» Task inputs
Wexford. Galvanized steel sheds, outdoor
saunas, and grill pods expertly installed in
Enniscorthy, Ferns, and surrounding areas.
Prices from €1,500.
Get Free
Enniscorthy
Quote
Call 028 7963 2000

* * *

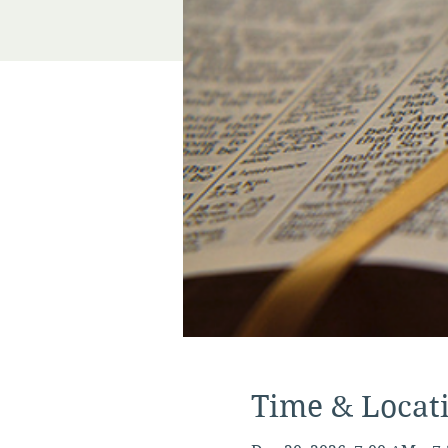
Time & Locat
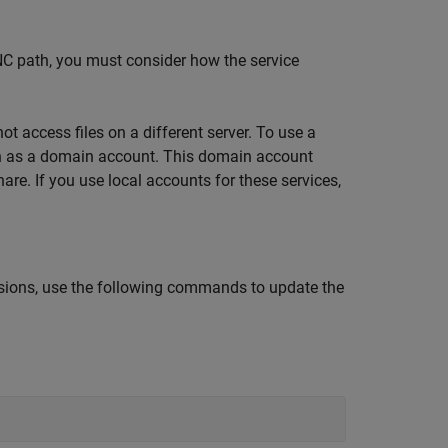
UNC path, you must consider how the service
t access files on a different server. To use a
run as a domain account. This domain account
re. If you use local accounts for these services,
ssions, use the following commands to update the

» What you should do
Please copy, exactly and with nothing else, the lines above beginning at the line that has "Wexford. Galvanized steel sheds, outdoor" and ending with the line that has "Call 028 7963 2000".

» Solution
Wexford. Galvanized steel sheds, outdoor
saunas, and grill pods expertly installed in
Enniscorthy, Ferns, and surrounding areas.
Prices from €1,500.
Get Free
Enniscorthy
Quote
Call 028 7963 2000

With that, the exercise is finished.